Bilimsel çalışmalar gözlerimizde yaşayan, göz sağlığına yararlı bakteriler olduğunu gösteriyor. Göz mikrobiyomu olarak adlandırılan bu bakterilerin davranışlarının tam olarak anlaşılması, çeşitli göz hastalıklarının tedavisinde yararlı olabilir.
Sindirim boşluğunun ve derinin insan sağlığına yararlı mikroorganizmalara ev sahipliği yaptığı uzun süredir bilinir. Gözlerinse yakın zamanlara kadar steril olduğu; havadan, ellerden ya da göz kapaklarından göze bakteriler bulaşsa bile gözyaşı tarafından öldürülecekleri ya da uzaklaştırılacakları düşünülürdü. Ancak bilimsel çalışmalar gözlerin de yararlı bakterilere ev sahipliği yaptığını gösterdi. Göz mikrobiyomundaki belirli türde bir bakterinin sayısının aşırı derecede artması ya da azalması durumunda göz hastalıkları ortaya çıkabiliyor.
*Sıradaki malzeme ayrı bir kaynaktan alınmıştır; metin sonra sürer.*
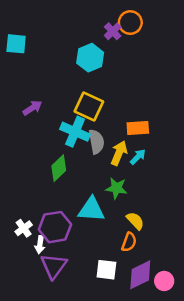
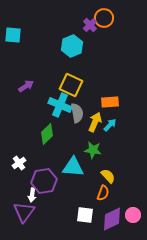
white cross: (24, 228) -> (19, 163), moved
purple triangle: (54, 266) -> (24, 212), moved
pink circle: (164, 281) -> (133, 215), moved

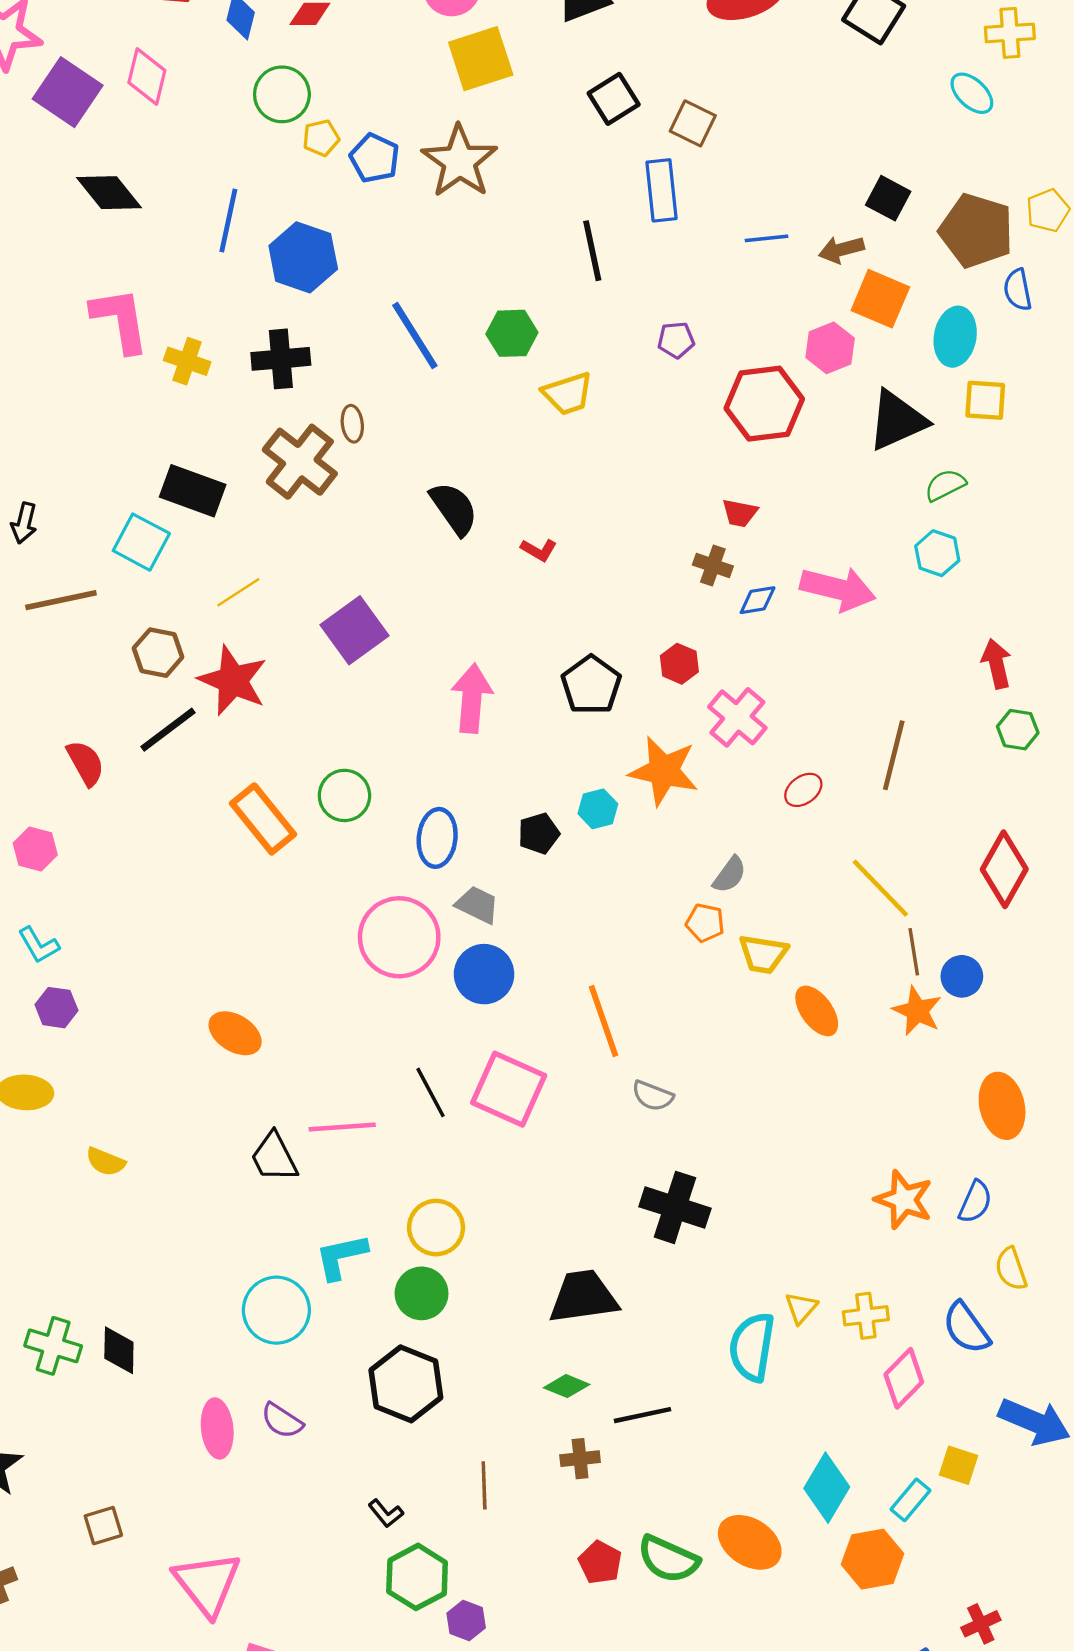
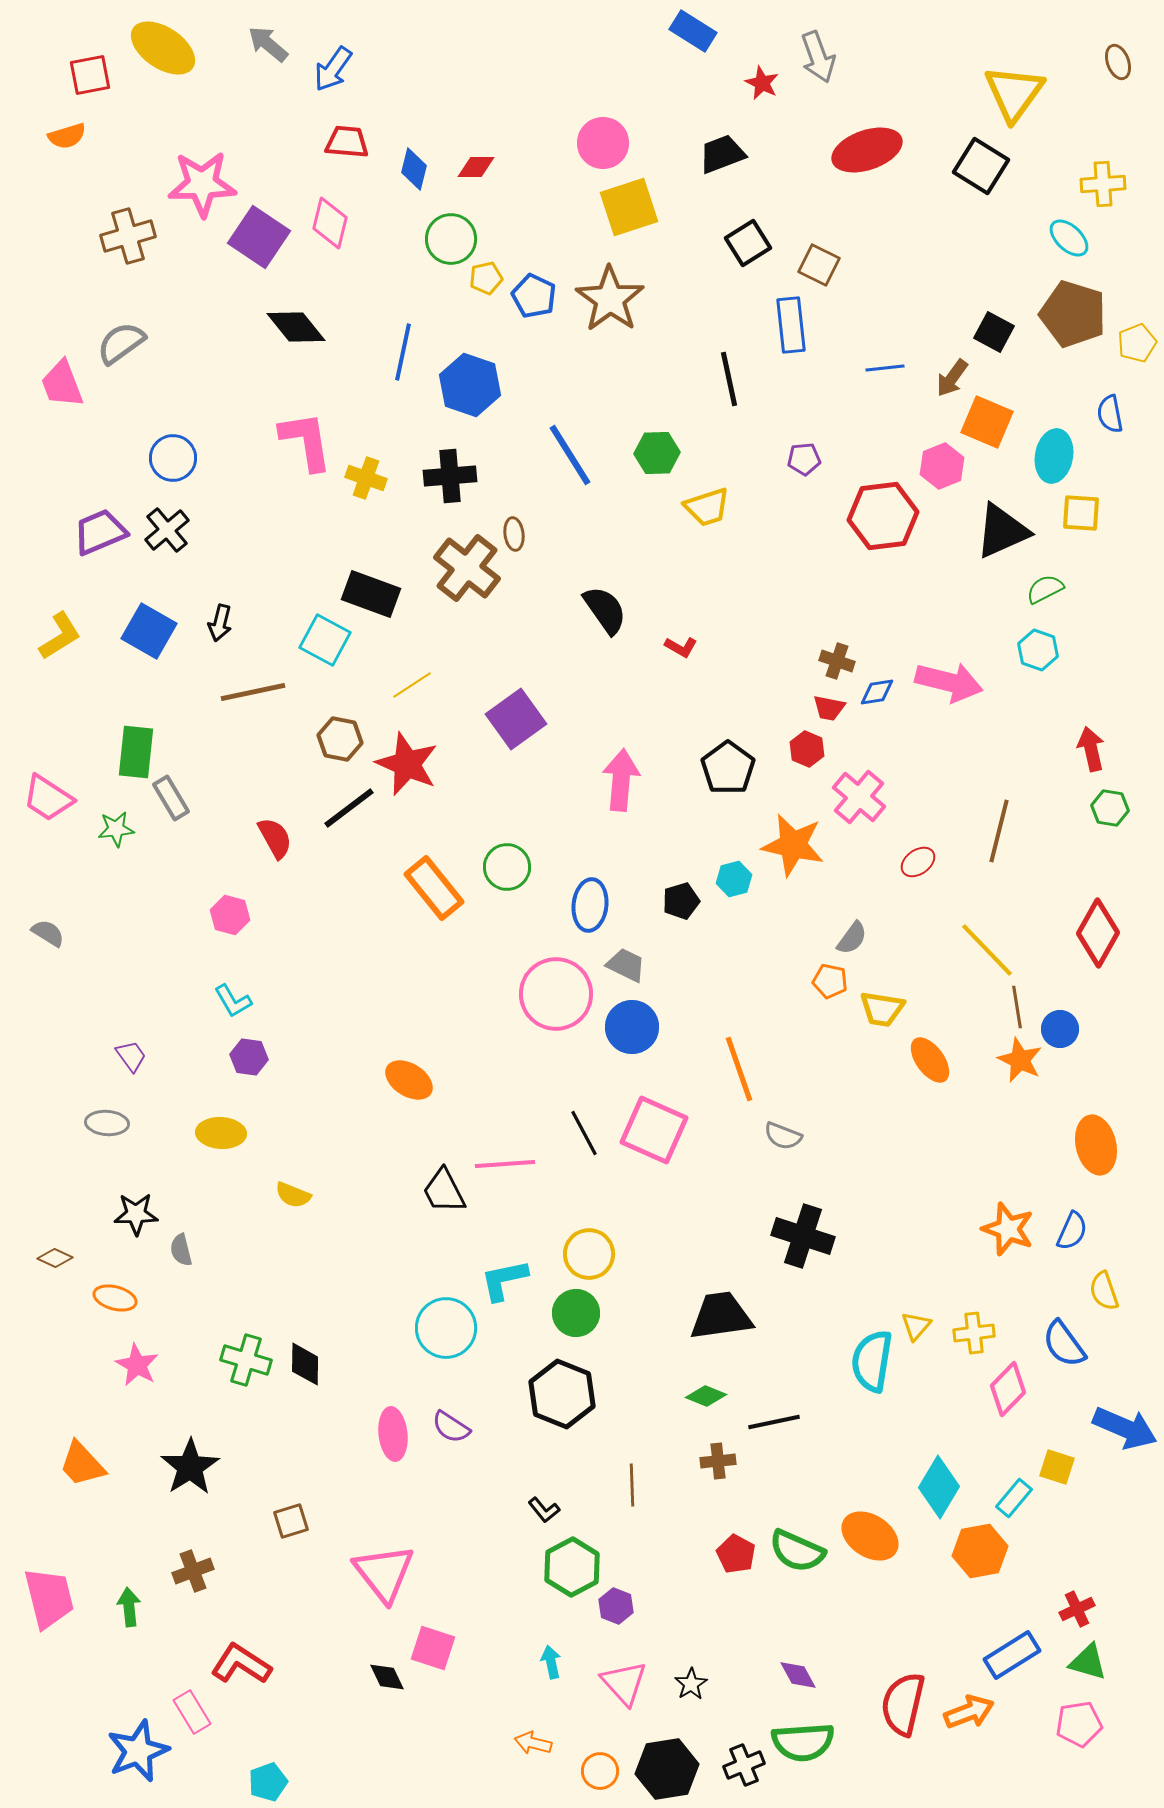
brown pentagon: (976, 231) -> (1073, 314), moved
brown arrow: (841, 250) -> (952, 378), turned -39
red trapezoid: (740, 513) -> (829, 708), moved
Göz mikrobiyomunu oluşturan dört bakteri cinsi var: Staphylococci, Diphtheroids, Propionibacteria ve Streptococci. Ayrıca sağlıklı insanların yaklaşık %65’inin gözlerinin yüzeyinde bulunan TT virüsü de göz mikrobiyomunun bir parçası olarak kabul ediliyor. Göz mikrobiyomu ırka, yaşa, coğrafi bölgeye, kontakt lens kullanımına ve hastalık durumuna bağlı olarak değişiyor.
Son on yıl içinde göz mikrobiyomuyla göz hastalıklarının ilişkisi hakkında pek çok bilimsel çalışma yapıldı. Ancak bugüne kadar varılan sonuçların büyük çoğunluğu sadece korelasyon düzeyinde. Başka bir deyişle bazı bakterilerle bazı hastalıkların arasında ilişki olduğuna işaret eden veriler var. Ancak bu bakterilerin bu hastalıkların sebebi olup olmadığı tam olarak bilinmiyor.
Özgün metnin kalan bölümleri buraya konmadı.